Des personnes handicapées coachées par le champion de handball Sébastien Bosquet

Apprendre à tirer au but avec un tel coach, ce n’est pas donné à tout le monde. PHOTO Séverine COURBE
Apprendre à tirer au but avec un tel coach, ce n’est pas donné à tout le monde. PHOTO Séverine COURBE

Le dernier Euro de football avait déjà été prétexte à diverses animations, le championnat du Monde handball qui se déroule actuellement en France ne pouvait que constituer un support de choix à l’élaboration de projets pour la soixantaine de résidents de la Marelle à Liévin.

 

Bosquet Lievin(1) (3)

Des handicapés moteur et mentaux qui ont préparé depuis près d’un mois la venue de Sébastien Bosquet, handballeur international qui a effectué l’essentiel de sa carrière à Dunkerque, sa ville natale.

« Être sportif de haut niveau, c’est être près des jeunes, c’est partager »

S’il a désormais renoncé à la compétition, il n’en demeure pas moins très attaché à la promotion de son sport et surtout au partage de sa passion. Contacté par Maxime Delahaye, éducateur sportif à la Marelle et lui-même ancien handballeur, le double champion du monde (2009 et 2011) et d’Europe (2006 et 2010) n’a pas hésité un instant : «  Je suis habitué à participer à ce genre d’action. Être sportif de haut niveau, c’est être près des jeunes, c’est partager.  » Alors il s’est prêté au jeu avec ceux qui le désiraient, tantôt gardien de but, tantôt tireur, tantôt coach, toujours appliqué dans sa relation à l’autre.

 

Bosquet Lievin(1) (2)

Divers ateliers étaient prévus comme un mini-terrain, ou encore un stand consacré aux dédicaces, les lieux décorés aux couleurs de la France, avec aussi des photos de l’invité d’honneur, ce qui a nécessité un travail en amont avec les résidents.
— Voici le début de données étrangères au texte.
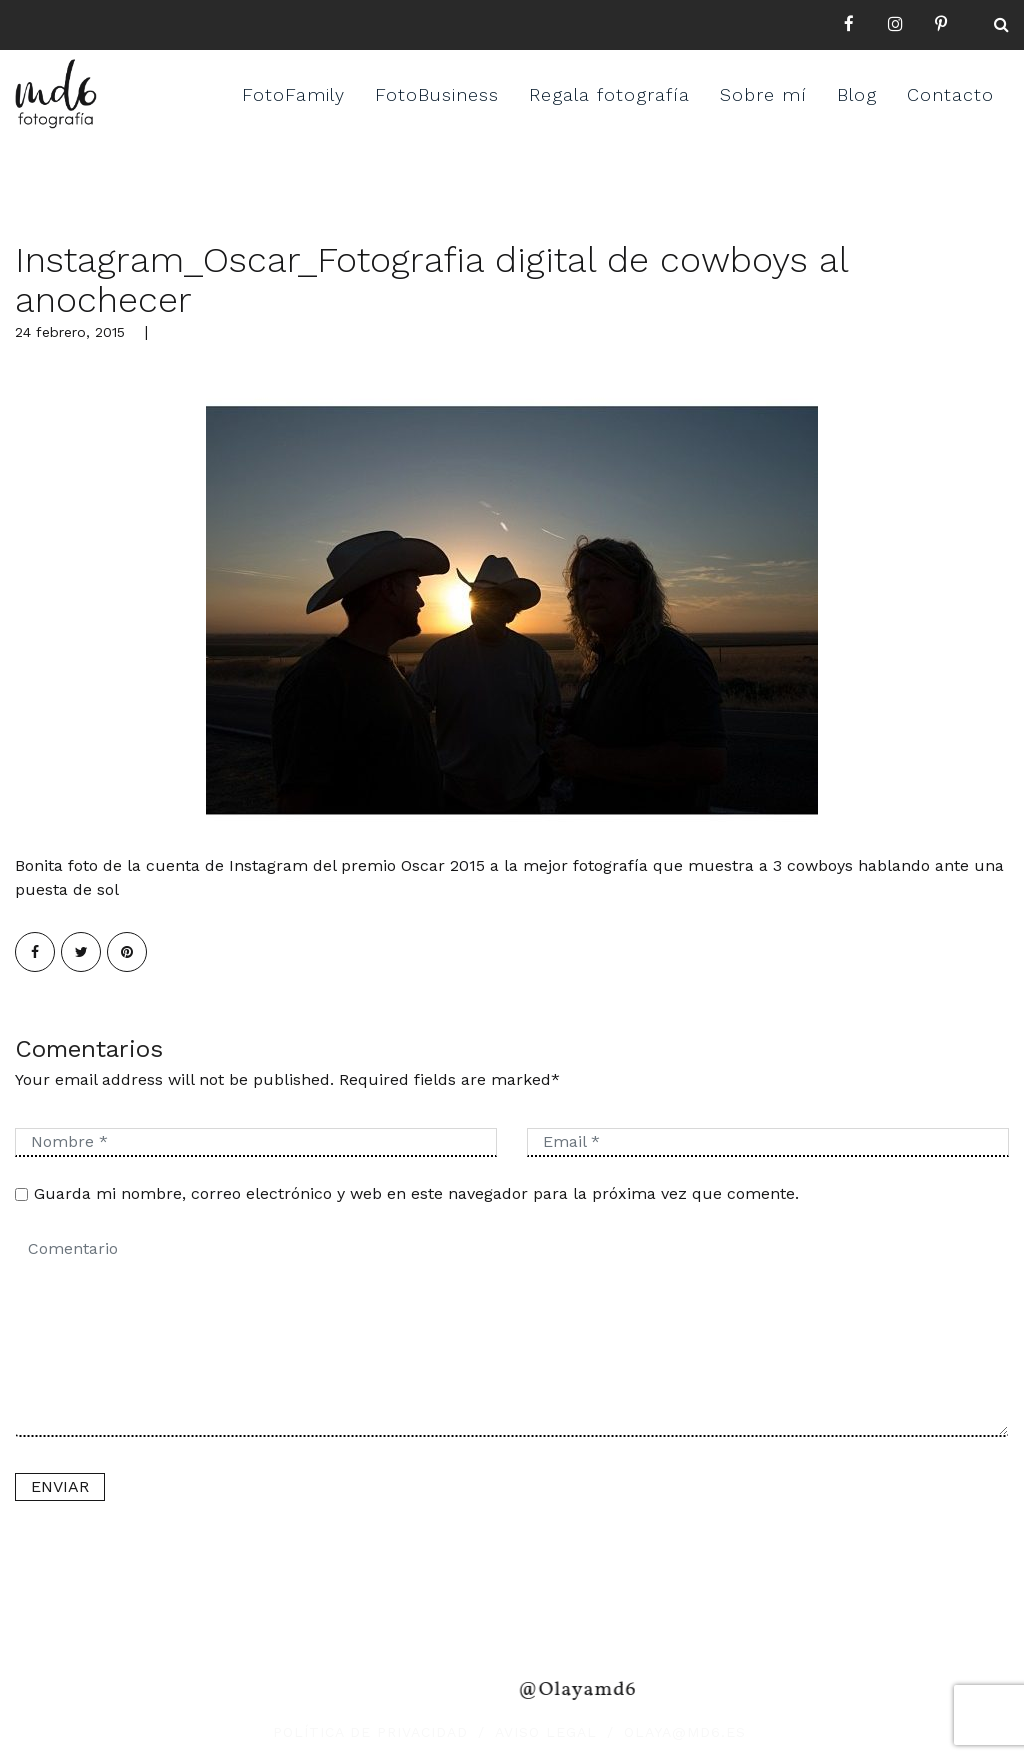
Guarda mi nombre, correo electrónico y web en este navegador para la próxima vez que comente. (416, 1193)
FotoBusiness (437, 94)
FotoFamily (293, 94)
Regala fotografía (609, 94)
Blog (857, 94)
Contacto (950, 94)
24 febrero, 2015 (70, 332)
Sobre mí (763, 94)
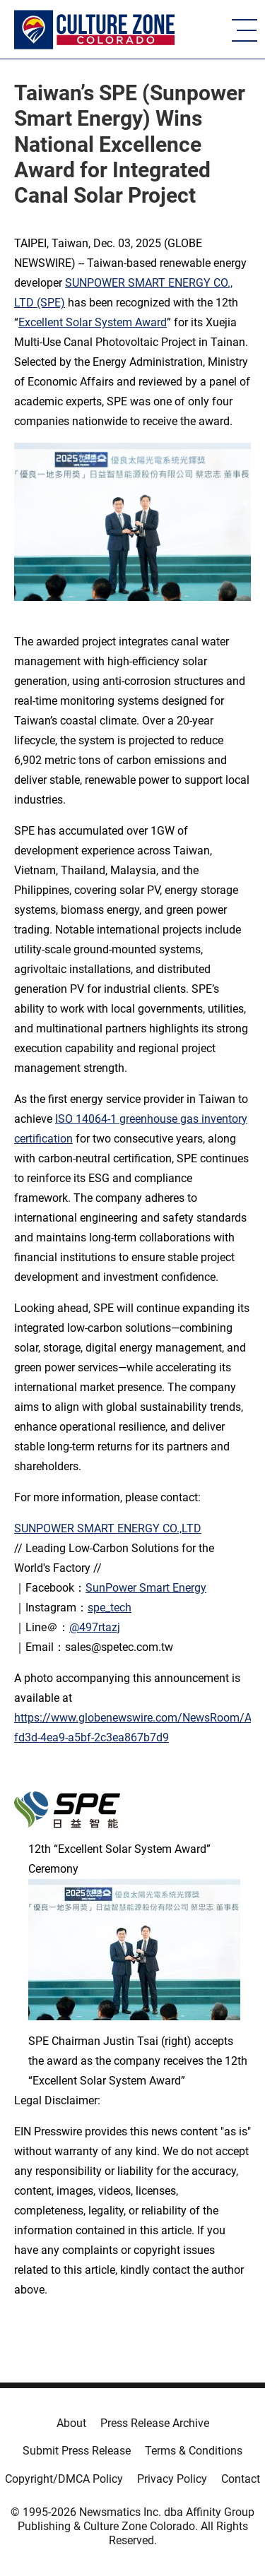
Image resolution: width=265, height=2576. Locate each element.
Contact (240, 2479)
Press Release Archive (154, 2423)
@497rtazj (94, 1627)
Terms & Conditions (193, 2450)
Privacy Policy (172, 2479)
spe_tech (109, 1607)
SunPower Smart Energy (146, 1587)
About (71, 2423)
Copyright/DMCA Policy (64, 2479)
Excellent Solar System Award (92, 322)
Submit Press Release (77, 2450)
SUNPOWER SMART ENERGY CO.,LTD (107, 1528)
À 37 ans, Sébastien Bosquet prépare un diplôme d’entraîneur et travaille sur un projet en direction des jeunes handballeurs en intégrant un volet social. Et puisqu’il était dans la région, le Dunkerquois en a profité pour s’arrêter le matin à l’hôtel de l’équipe de France qui joue mardi soir à Lille contre la Suède.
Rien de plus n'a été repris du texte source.